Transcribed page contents
__________________________________________________
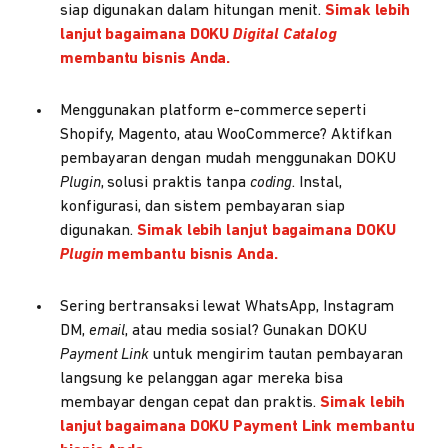
siap digunakan dalam hitungan menit.
Simak lebih
lanjut bagaimana DOKU
Digital Catalog
membantu bisnis Anda.
Menggunakan platform e-commerce seperti
Shopify, Magento, atau WooCommerce? Aktifkan
pembayaran dengan mudah menggunakan DOKU
Plugin
, solusi praktis tanpa
coding
. Instal,
konfigurasi, dan sistem pembayaran siap
digunakan.
Simak lebih lanjut bagaimana DOKU
Plugin
membantu bisnis Anda.
Sering bertransaksi lewat WhatsApp, Instagram
DM,
email
, atau media sosial? Gunakan DOKU
Payment Link
untuk mengirim tautan pembayaran
langsung ke pelanggan agar mereka bisa
membayar dengan cepat dan praktis.
Simak lebih
lanjut bagaimana DOKU Payment Link membantu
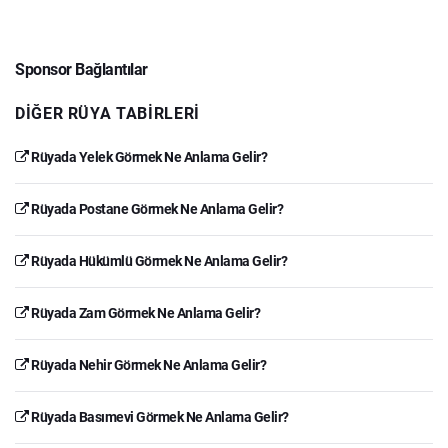
Sponsor Bağlantılar
DIĞER RÜYA TABIRLERI
Rüyada Yelek Görmek Ne Anlama Gelir?
Rüyada Postane Görmek Ne Anlama Gelir?
Rüyada Hükümlü Görmek Ne Anlama Gelir?
Rüyada Zam Görmek Ne Anlama Gelir?
Rüyada Nehir Görmek Ne Anlama Gelir?
Rüyada Basımevi Görmek Ne Anlama Gelir?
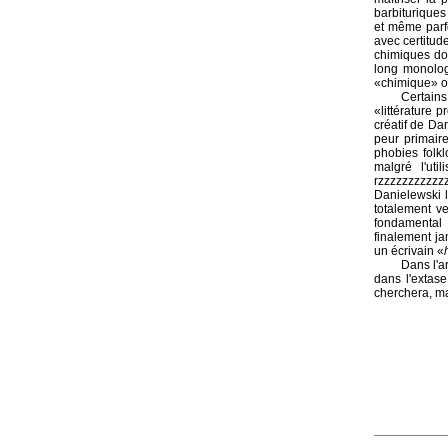
barbiturique
et même parfo
avec certitud
chimiques don
long monologu
«chimique» o
Certain
«littérature 
créatif de Da
peur primair
phobies folkl
malgré l'ut
rzzzzzzzzzzzz
Danielewski l
totalement ve
fondamental 
finalement ja
un écrivain «
Dans l'a
dans l'extase
cherchera, ma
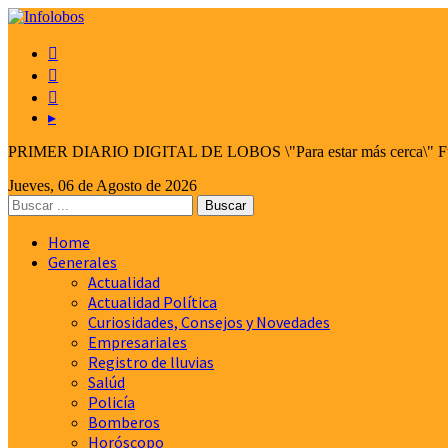



▸
PRIMER DIARIO DIGITAL DE LOBOS \"Para estar más cerca\" Fund
Jueves, 06 de Agosto de 2026
Home
Generales
Actualidad
Actualidad Política
Curiosidades, Consejos y Novedades
Empresariales
Registro de lluvias
Salúd
Policía
Bomberos
Horóscopo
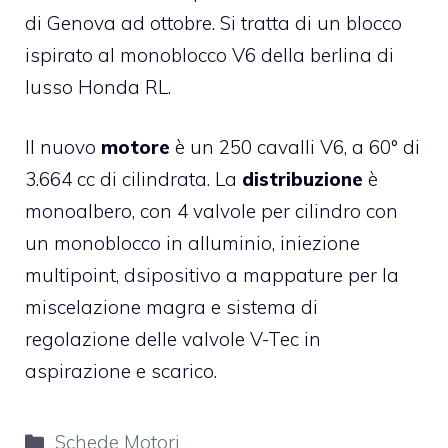
di Genova ad ottobre. Si tratta di un blocco
ispirato al monoblocco V6 della berlina di
lusso Honda RL.
Il nuovo
motore
è un 250 cavalli V6, a 60° di
3.664 cc di cilindrata. La
distribuzione
è
monoalbero, con 4 valvole per cilindro con
un monoblocco in alluminio, iniezione
multipoint, dsipositivo a mappature per la
miscelazione magra e sistema di
regolazione delle valvole V-Tec in
aspirazione e scarico.
Categorie
Schede Motori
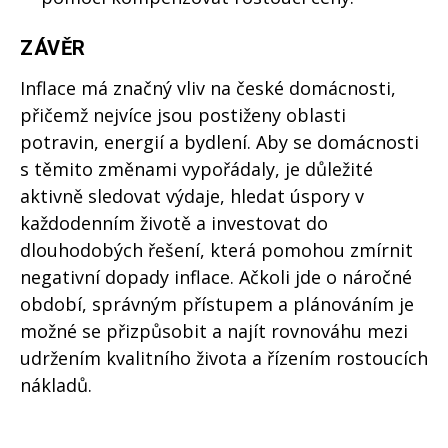
ZÁVĚR
Inflace má značný vliv na české domácnosti,
přičemž nejvíce jsou postiženy oblasti
potravin, energií a bydlení. Aby se domácnosti
s těmito změnami vypořádaly, je důležité
aktivně sledovat výdaje, hledat úspory v
každodenním životě a investovat do
dlouhodobých řešení, která pomohou zmírnit
negativní dopady inflace. Ačkoli jde o náročné
období, správným přístupem a plánováním je
možné se přizpůsobit a najít rovnováhu mezi
udržením kvalitního života a řízením rostoucích
nákladů.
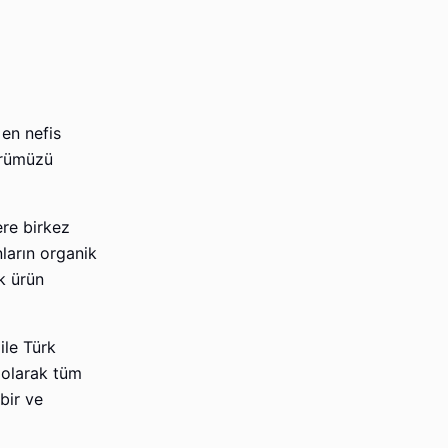
en nefis
ürümüzü
ere birkez
ların organik
k ürün
ile Türk
e olarak tüm
bir ve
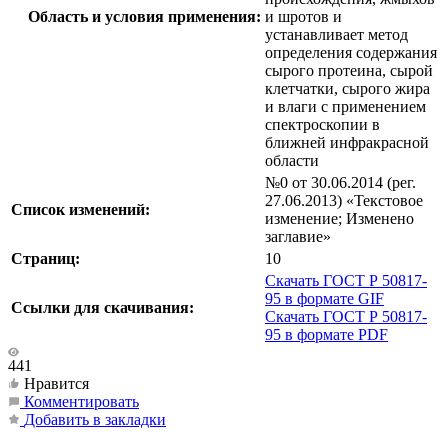
Область и условия применения:
и шротов и
устанавливает метод
определения содержания
сырого протеина, сырой
клетчатки, сырого жира
и влаги с применением
спектроскопии в
ближней инфракрасной
области
№0 от 30.06.2014 (рег.
27.06.2013) «Текстовое
Список изменений:
изменение; Изменено
заглавие»
Страниц:
10
Скачать ГОСТ Р 50817-
95 в формате GIF
Ссылки для скачивания:
Скачать ГОСТ Р 50817-
95 в формате PDF
441
Нравится
Комментировать
Добавить в закладки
__________________________________________________
Give back exactly, and solely, the section of the data above bounded by the line containing "Rüyada Zam Görmek Ne Anlama Gelir?" and the line containing "období, správným přístupem a plánováním je", both bounding lines included and pictures omitted.

Rüyada Zam Görmek Ne Anlama Gelir?
Rüyada Nehir Görmek Ne Anlama Gelir?
Rüyada Basımevi Görmek Ne Anlama Gelir?
barbiturique
et même parfo
avec certitud
chimiques don
long monologu
«chimique» o
Certain
«littérature 
créatif de Da
peur primair
phobies folkl
malgré l'ut
rzzzzzzzzzzzz
Danielewski l
totalement ve
fondamental 
finalement ja
un écrivain «
Dans l'a
dans l'extase
cherchera, ma



▸
PRIMER DIARIO DIGITAL DE LOBOS \"Para estar más cerca\" Fund
Jueves, 06 de Agosto de 2026
Home
Generales
Actualidad
Actualidad Política
Curiosidades, Consejos y Novedades
Empresariales
Registro de lluvias
Salúd
Policía
Bomberos
Horóscopo
di Genova ad ottobre. Si tratta di un blocco
ispirato al monoblocco V6 della berlina di
lusso Honda RL.
Il nuovo
motore
è un 250 cavalli V6, a 60° di
3.664 cc di cilindrata. La
distribuzione
è
monoalbero, con 4 valvole per cilindro con
un monoblocco in alluminio, iniezione
multipoint, dsipositivo a mappature per la
miscelazione magra e sistema di
regolazione delle valvole V-Tec in
aspirazione e scarico.
Categorie
Schede Motori
ZÁVĚR
Inflace má značný vliv na české domácnosti,
přičemž nejvíce jsou postiženy oblasti
potravin, energií a bydlení. Aby se domácnosti
s těmito změnami vypořádaly, je důležité
aktivně sledovat výdaje, hledat úspory v
každodenním životě a investovat do
dlouhodobých řešení, která pomohou zmírnit
negativní dopady inflace. Ačkoli jde o náročné
období, správným přístupem a plánováním je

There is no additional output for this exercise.